Das tödliche Virus: Das Sterben der Lämmer

In Niedersachsen grassiert das "Schmallenberg-Virus". Betroffen sind auch Schafe und Kühe in Schleswig-Holstein und Hamburg. Effektiven Schutz gibt es nicht.

Werden mit Fehlbildungen oder gar tot geboren: Lämmer, deren Mütter mit dem Virus infiziert sind. Bild: dpa

HAMBURG taz | In Niedersachsen, Schleswig-Holstein und Hamburg werden in den letzten Monaten immer wieder tote Lämmer, Kälber und Zicklein geboren. Der Grund ist das "Schmallenberg-Virus" - eine Krankheit, die von Gnitzen und anderen Stechmücken übertragen wird. Bundesweit wurde das Virus in 561 Tierbeständen nachgewiesen, davon 81 in Niedersachsen, 75 in Schleswig-Holstein und fünf in Hamburg.

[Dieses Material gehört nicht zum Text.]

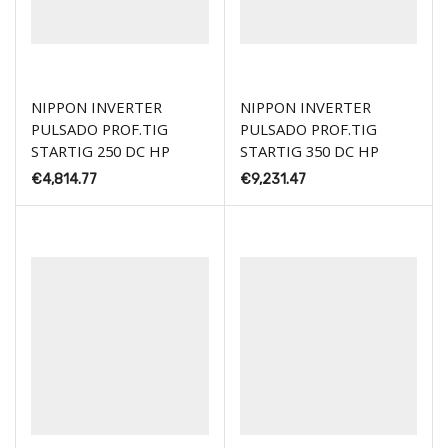
NIPPON INVERTER
NIPPON INVERTER
PULSADO PROF.TIG
PULSADO PROF.TIG
STARTIG 250 DC HP
STARTIG 350 DC HP
€
4,814.77
€
9,231.47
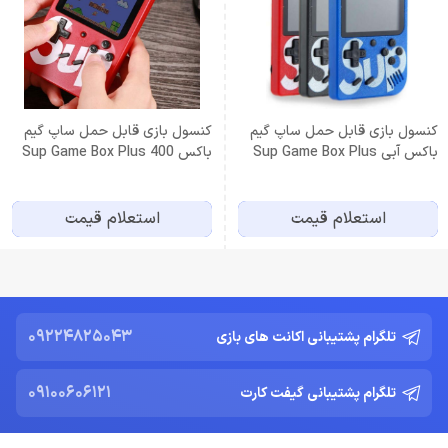
کنسول بازی قابل حمل ساپ گیم
کنسول بازی قابل حمل ساپ گیم
باکس آبی Sup Game Box Plus
باکس Sup Game Box Plus 400
400
استعلام قیمت
استعلام قیمت
09224825043
تلگرام پشتیبانی اکانت های بازی
09100606121
تلگرام پشتیبانی گیفت کارت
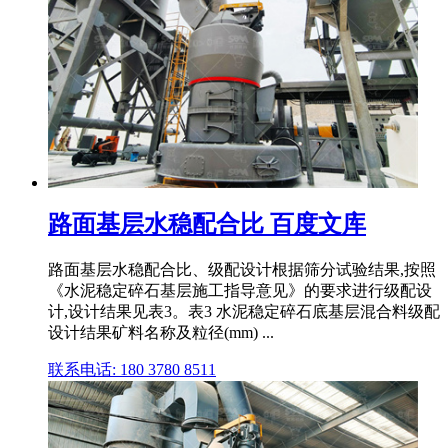
路面基层水稳配合比 百度文库
路面基层水稳配合比、级配设计根据筛分试验结果,按照
《水泥稳定碎石基层施工指导意见》的要求进行级配设
计,设计结果见表3。表3 水泥稳定碎石底基层混合料级配
设计结果矿料名称及粒径(mm) ...
联系电话: 180 3780 8511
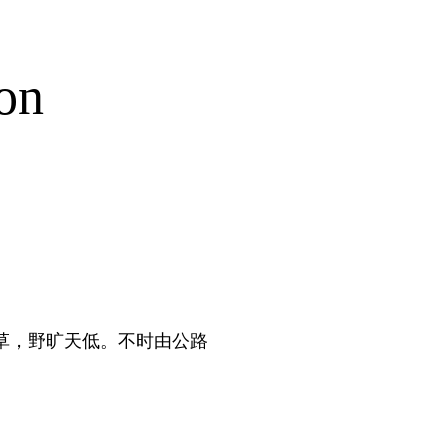
ion
草，野旷天低。不时由公路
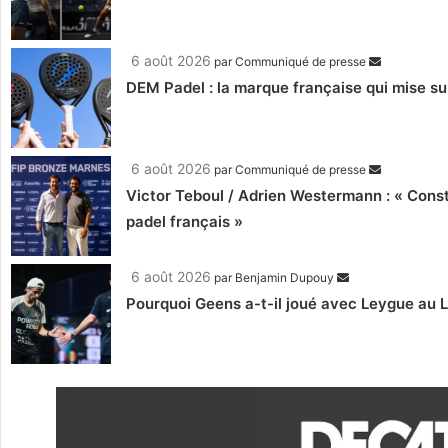
6 août 2026
par
Communiqué de presse
DEM Padel : la marque française qui mise su
6 août 2026
par
Communiqué de presse
Victor Teboul / Adrien Westermann : « Cons
padel français »
6 août 2026
par
Benjamin Dupouy
Pourquoi Geens a-t-il joué avec Leygue au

Von dem Virus betroffen sind bisher hauptsächlich Schafe, aber auch Rinder und Ziegen. Menschen können sich mit dem Virus nicht infizieren. Krankheitssymptome sind Fieber und bei Kühen eine nachlassende Milchproduktion. Diese Symptome gehen nach wenigen Tagen zurück. Dramatische Auswirkungen hat die Krankheit auf trächtige Tiere: Wenn sich ein Muttertier infiziert, gibt es das Virus an den Fötus weiter. Die Folge sind Totgeburten und Lämmer mit schweren Fehlbildungen, wie Wasserköpfe und Gelenksteife.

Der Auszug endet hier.